Turning now to the drawings: reference 10A denotes a first embodiment of a plant of the present invention for refining hydrocarbon feedstocks 11, which typically contains sulfur, metals and asphaltenes. Installation 10 A includes a heat exchanger 12 for heating the feedstock 11 and producing heated feedstock 13, which is fed to a distillation column 14, which can operate at almost atmospheric pressure or, through the use of two separate vessels, at a maximum pressure that is lower than atmospheric. The fractionation takes place within the column 14 producing the gas stream 15, one or more distillate streams, shown as a combined stream 16, which is substantially free of asphaltenes and metals, and an unrefined fraction 18, containing sulfur, asphaltenes and metals.

The gas stream 15 can be used as fuel for heating the process.
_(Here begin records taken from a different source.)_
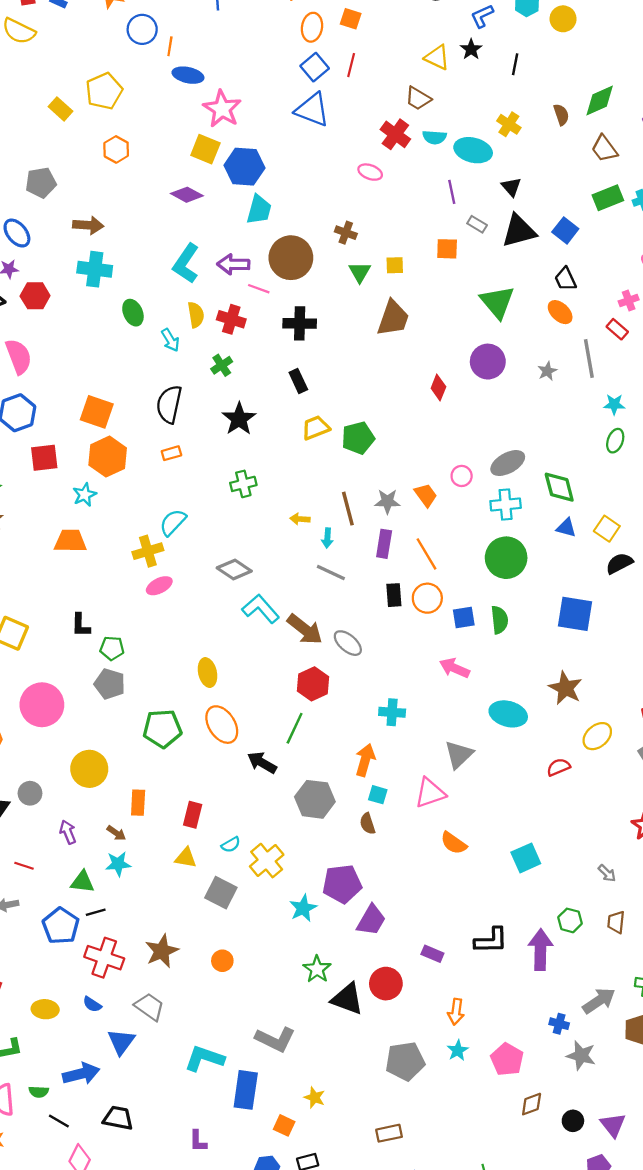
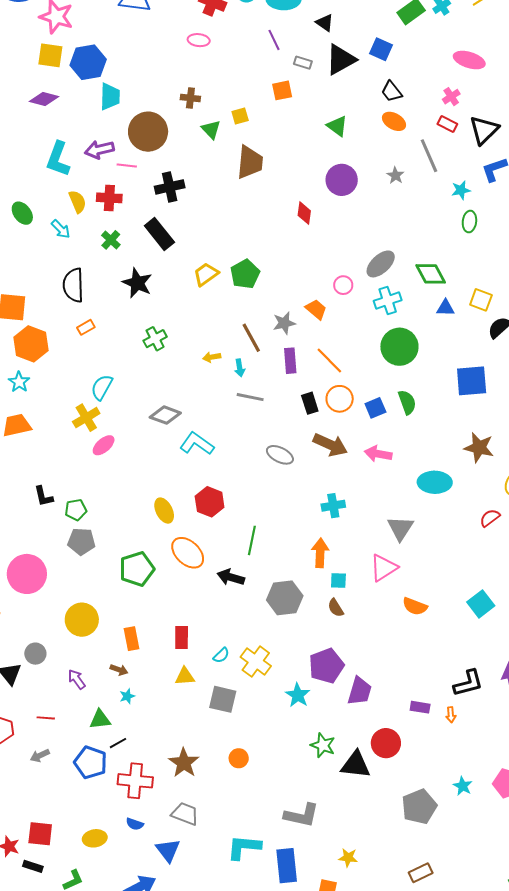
green triangle: (497, 302) -> (337, 126), size x0.7
black rectangle: (298, 381) -> (159, 234), moved, size x1.5
brown arrow: (305, 629) -> (330, 445), moved
red hexagon: (313, 684) -> (210, 502), moved
cyan star: (118, 864) -> (127, 696), size x0.7
orange arrow: (456, 1012) -> (451, 715), moved, size x0.7

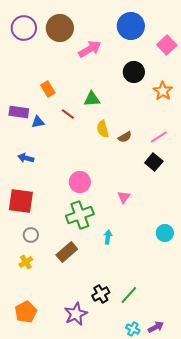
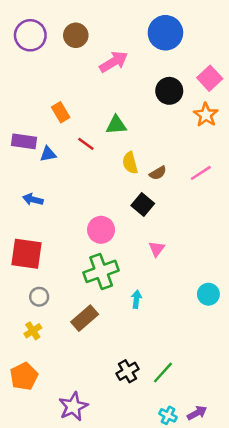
brown circle: (60, 28) -> (76, 35), size x0.7
pink square: (167, 45) -> (210, 78), moved
black square: (154, 162) -> (143, 205), moved
orange pentagon: (26, 312) -> (24, 376), moved
purple star: (76, 314) -> (73, 407), moved

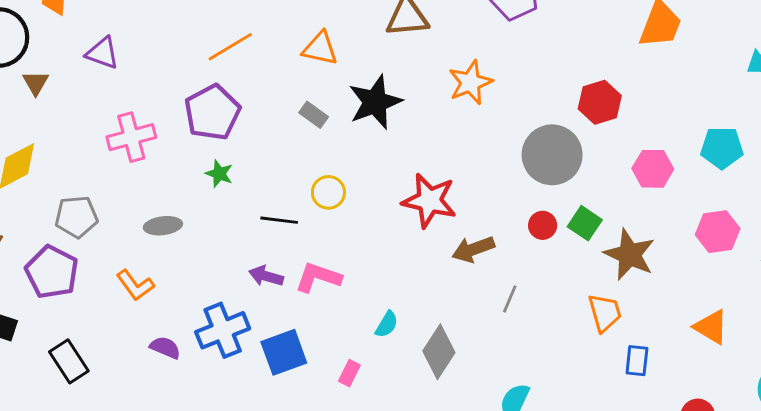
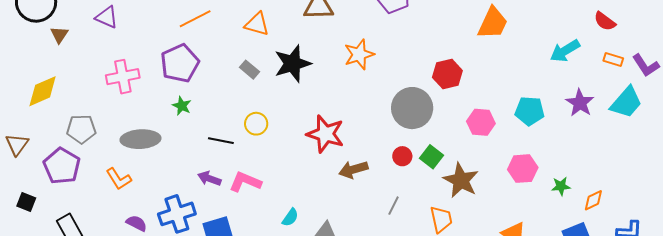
gray ellipse: (163, 226) -> (141, 139), size x1.5
gray line: (510, 299) -> (393, 206), moved

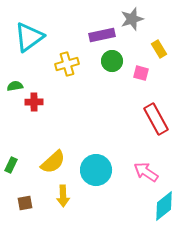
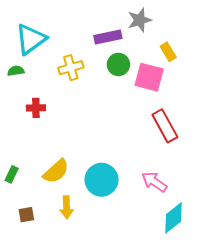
pink square: (141, 73) -> (149, 77), size x1.8
green semicircle: (15, 86) -> (16, 71), moved

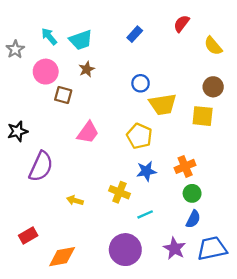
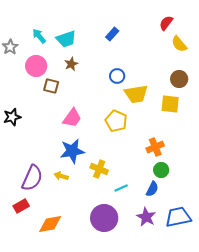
red semicircle: (182, 24) -> (166, 23), moved
purple semicircle: (41, 166) -> (32, 178), moved
blue star: (146, 171) -> (72, 151), moved, size x1.4
blue semicircle: (193, 219) -> (152, 189), moved

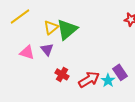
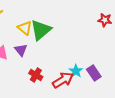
yellow triangle: (51, 27) -> (25, 28), turned -42
cyan star: (108, 80) -> (76, 71), moved

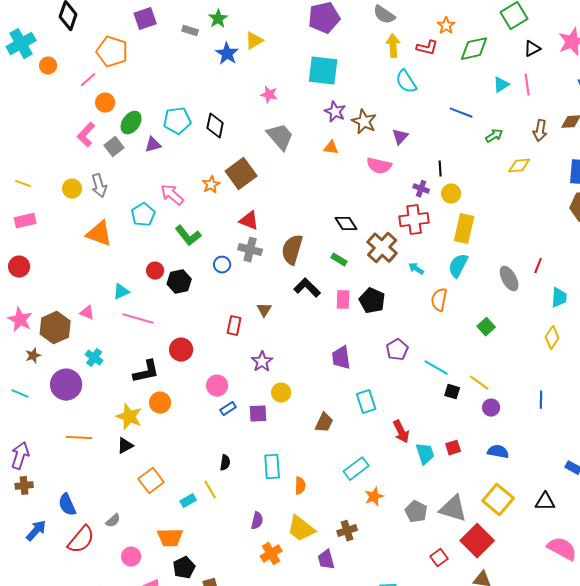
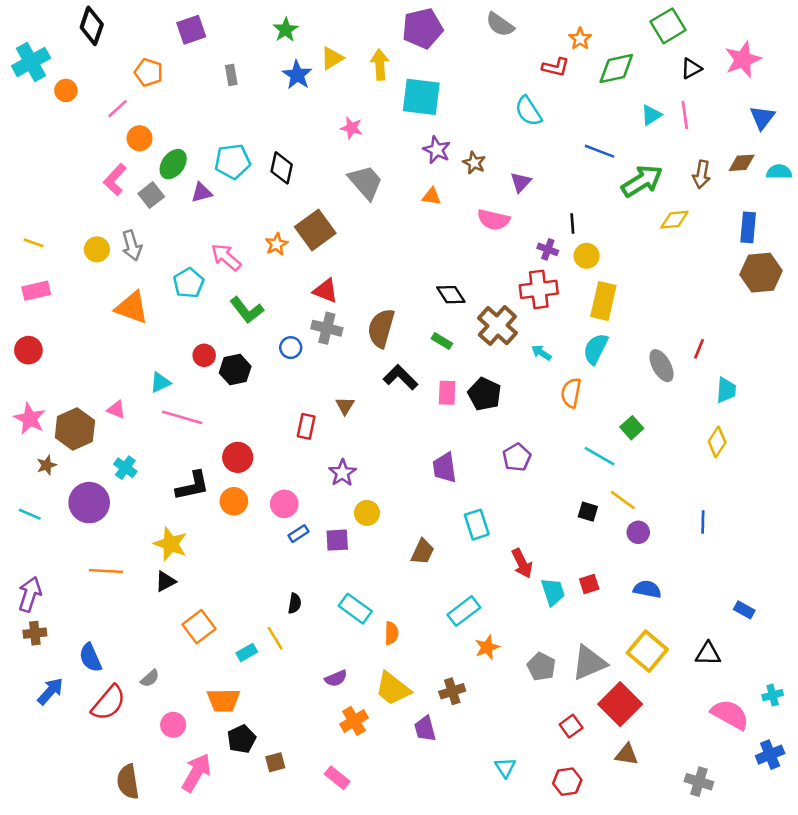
gray rectangle: (190, 31) -> (231, 75), moved, turned 63
yellow arrow: (393, 46) -> (380, 65), moved
orange pentagon: (112, 52) -> (149, 72), size x0.7
brown star: (364, 122) -> (474, 163), size x0.7
green arrow: (494, 136) -> (642, 181), size x1.8
cyan line: (436, 368) -> (599, 456), moved
orange circle: (160, 403) -> (234, 501), moved
cyan rectangle: (272, 467) -> (355, 609), turned -50
gray triangle: (453, 509) -> (589, 663), turned -40
purple semicircle: (257, 521) -> (336, 678), turned 54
Part of the combined stream 16 may be taken as product stream 37, and the remainder of the combined stream 16 is converted by 17 to obtain a hydrogen donor diluent, 17A, as described below; and the non-distilled, or reduced, fraction 18 is fed to a solvent deasphalting unit (DAP) 19 for processing the non-distilled fraction and producing a deasphalted oil stream (DAN) 20 and an asphaltene stream 21. The DAP 19 installation is traditional in that it uses regenerated light a hydrocarbon, such as pentane or hexane, or a combination thereof, for separating fraction 18 into streams 20 and 21. The concentration of metals in the stream DAN 20 obtained in the installation of DAR 19 is significantly lower than the concentration of metals in f stock 18 supplied to the DAR installation 19. In addition, the metal concentration in the asphaltene stream 21 is significantly higher than the metal concentration in the DAN stream 20. Node 22 serves as a means for combining the hydrogen donor diluent 1 7A with a deasphalted oil stream 20 to form a combined stream 23 that is thermally cracked in a cracking furnace or a cracking furnace combined with a reaction chamber shown as a thermal cracking unit 24. Preferably, the deasphalting stream This oil 20 is combined with a hydrogen donor stream 17A in a proportion of 0.25 to 4 parts hydrogen donor to 1 part deasphalted oil. The heat supplied to the thermal cracking device 24, and the residence time of the stream 23 in it serve for thermal cracking of the stream 23 in part capable of distillation of light hydrocarbons. The asphalts formed during the thermal cracking of the non-distillable parts are part of the thermally cracked stream 25.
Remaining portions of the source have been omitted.